When the agent calls exec_code with Python code:

  1. The code is written to a temp file inside the container
  2. A Python subprocess executes it with a pre-generated SDK preamble
  3. The SDK provides async function stubs that communicate with a Node.js IPC server via HTTP
  4. The IPC server dispatches actual tool calls and returns results
  5. The Python code can loop, filter, aggregate — whatever it needs
  6. Only the final print() output goes back into the LLM’s context window
    sequenceDiagram
    participant LLM as Agent (LLM)
    participant RT as Agent Runtime
    participant PY as Python Subprocess
    participant IPC as IPC Server
    participant Tool as Actual Tool

    LLM->>RT: exec_code({ code: "..." })
    RT->>PY: Execute Python with SDK preamble
    PY->>IPC: HTTP POST /call (tool_name, args)
    IPC->>Tool: Execute tool
    Tool-->>IPC: Result
    IPC-->>PY: JSON response
    PY->>PY: Process, loop, filter...
    PY-->>RT: stdout (final output)
    RT-->>LLM: Tool result (compact)
  

Benefits

  1. Context reduction — tool schemas take ~80% less space as compact signatures
  2. Intermediate results stay out of context — the agent writes code that processes tool results in Python, only returning what matters
  3. Multi-step workflows in one turn — read 5 files, grep for patterns, aggregate results, all in a single exec_code call instead of 5+ tool call rounds
  4. MCP tool efficiency — MCP tools often have verbose schemas; PTC compresses them dramatically

Configuration

PTC is controlled by environment variables in the agent container:

VariableDefaultDescription
PTC_ENABLEDfalseEnable Programmatic Tool Calling
PTC_TIMEOUT120Default timeout for exec_code in seconds

To enable PTC globally, add to your .env:

PTC_ENABLED=true

Or enable it per-agent by setting the environment variable in the agent’s container configuration.

Tool Classification

The classifier uses a simple rule set:

  • Tools in the DIRECT_ONLY_TOOLS set (complete, fail, onboarding_handoff) always stay as direct JSON tool calls
  • MCP tools (identified by __ in the name, e.g., github__list_issues) are always PTC
  • Everything else defaults to PTC

This means the agent only sees 2-3 tool schemas in its prompt regardless of how many tools are available.

The IPC Bridge

The IPC server runs on a random port inside each agent container.

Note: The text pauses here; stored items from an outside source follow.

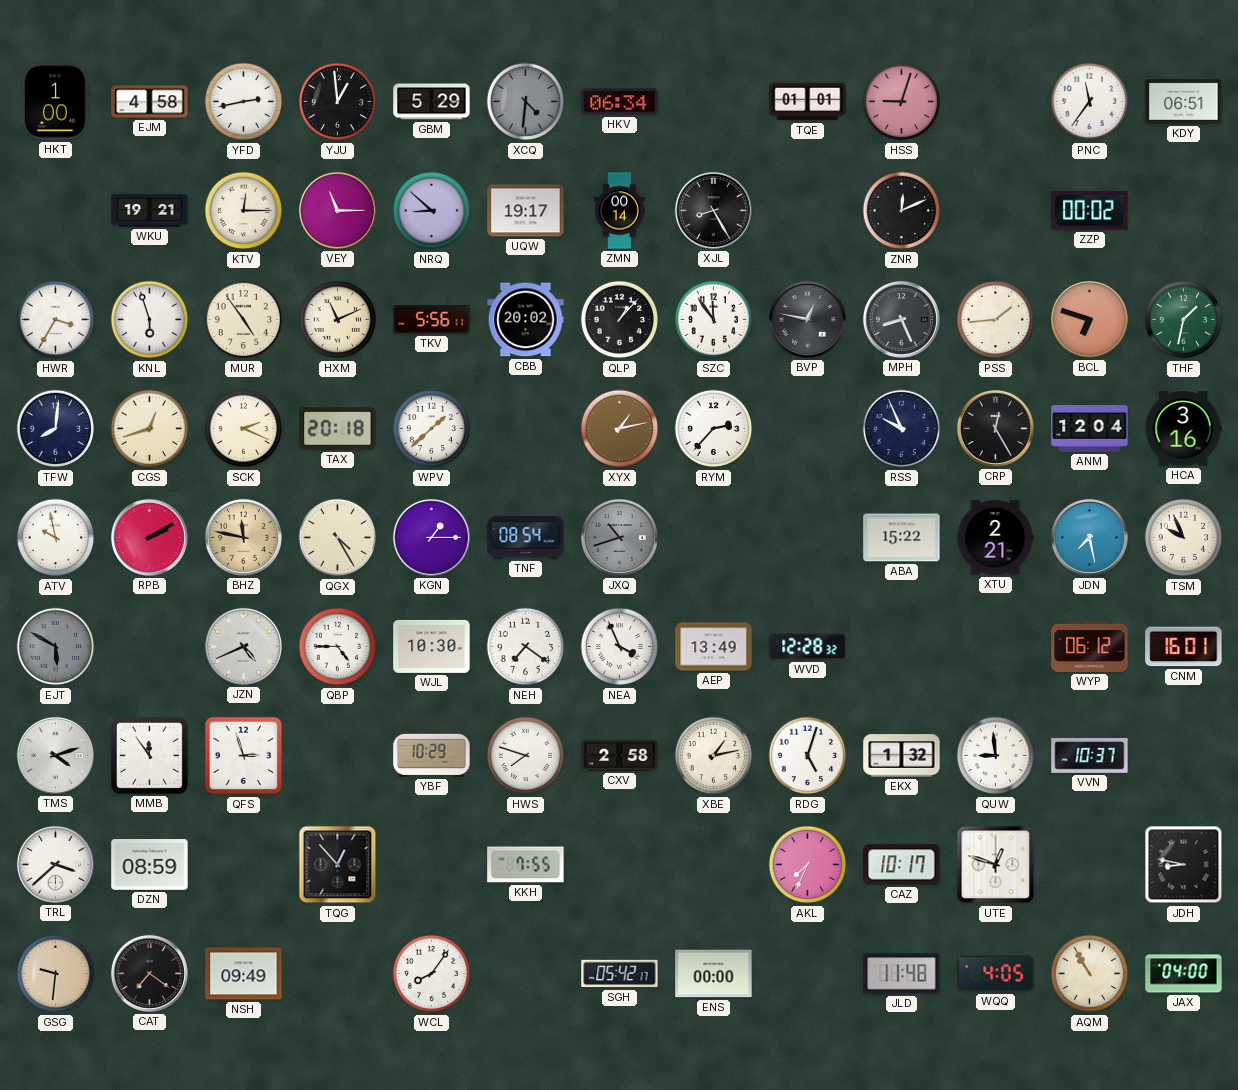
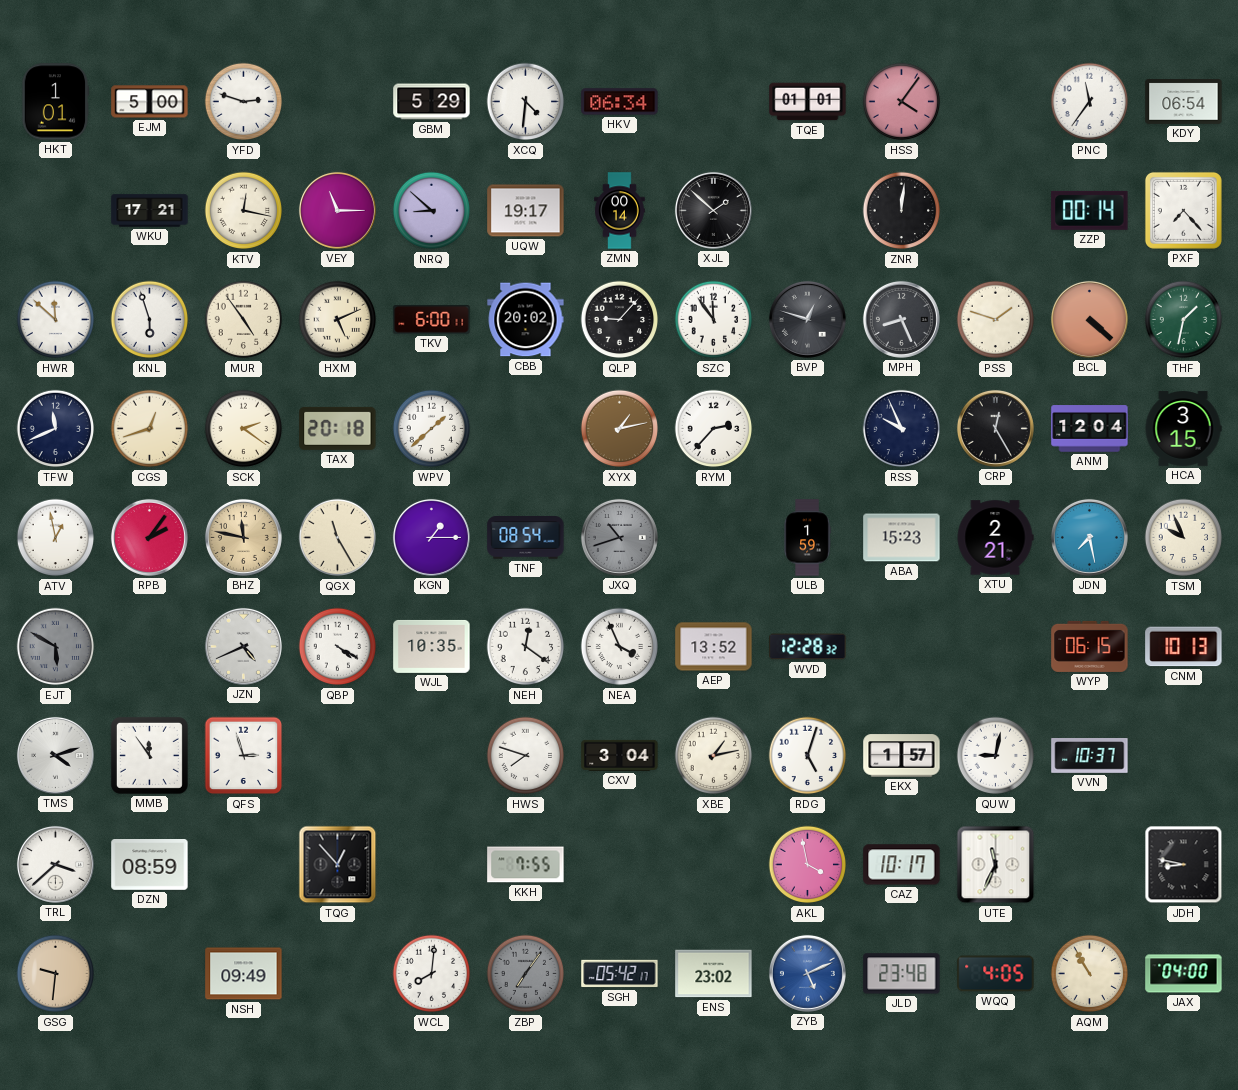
HKT: 1:00 -> 1:01
EJM: 4:58 -> 5:00
YFD: 2:43 -> 2:48
YJU: 12:59 -> none
XCQ dial: grey -> white
HSS: 9:03 -> 4:06
KDY: 06:51 -> 06:54
WKU: 19:21 -> 17:21
KTV: 12:15 -> 12:17
XJL: 8:25 -> 1:52
ZNR: 12:11 -> 12:01
ZZP: 00:02 -> 00:14
PXF: none -> 7:23
HWR: 3:35 -> 11:52
HXM: 11:11 -> 5:11
TKV: 5:56 -> 6:00
QLP: 1:07 -> 9:07
BVP: 12:47 -> 12:48
PSS: 1:44 -> 1:48
BCL: 6:48 -> 4:22
TFW: 8:01 -> 11:41
SCK: 2:19 -> 2:21
HCA: 3:16 -> 3:15
ATV: 9:58 -> 12:58
RPB: 2:10 -> 2:06
QGX: 4:25 -> 11:25
ULB: none -> 1:59
ABA: 15:22 -> 15:23
QBP: 4:45 -> 4:20
WJL: 10:30 -> 10:35
NEH: 7:21 -> 12:21
AEP: 13:49 -> 13:52
WYP: 06:12 -> 06:15
CNM: 16:01 -> 10:13
YBF: 10:29 -> none
CXV: 2:58 -> 3:04
EKX: 1:32 -> 1:57
QUW: 8:59 -> 9:02
AKL: 7:34 -> 3:58
UTE: 12:48 -> 11:34
CAT: 7:21 -> none
WCL: 8:06 -> 8:01
ZBP: none -> 7:06
ENS: 00:00 -> 23:02
ZYB: none -> 5:11
JLD: 11:48 -> 23:48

It:

  • Accepts HTTP POST requests from the Python subprocess
  • Maps tool names to actual AgentTool instances
  • Executes tools and returns results as JSON
  • Publishes tool call events to Redis for dashboard visibility
  • Supports hot-reload when MCP tools refresh mid-session

The IPC server is automatically started when PTC is enabled and shut down when the agent session ends.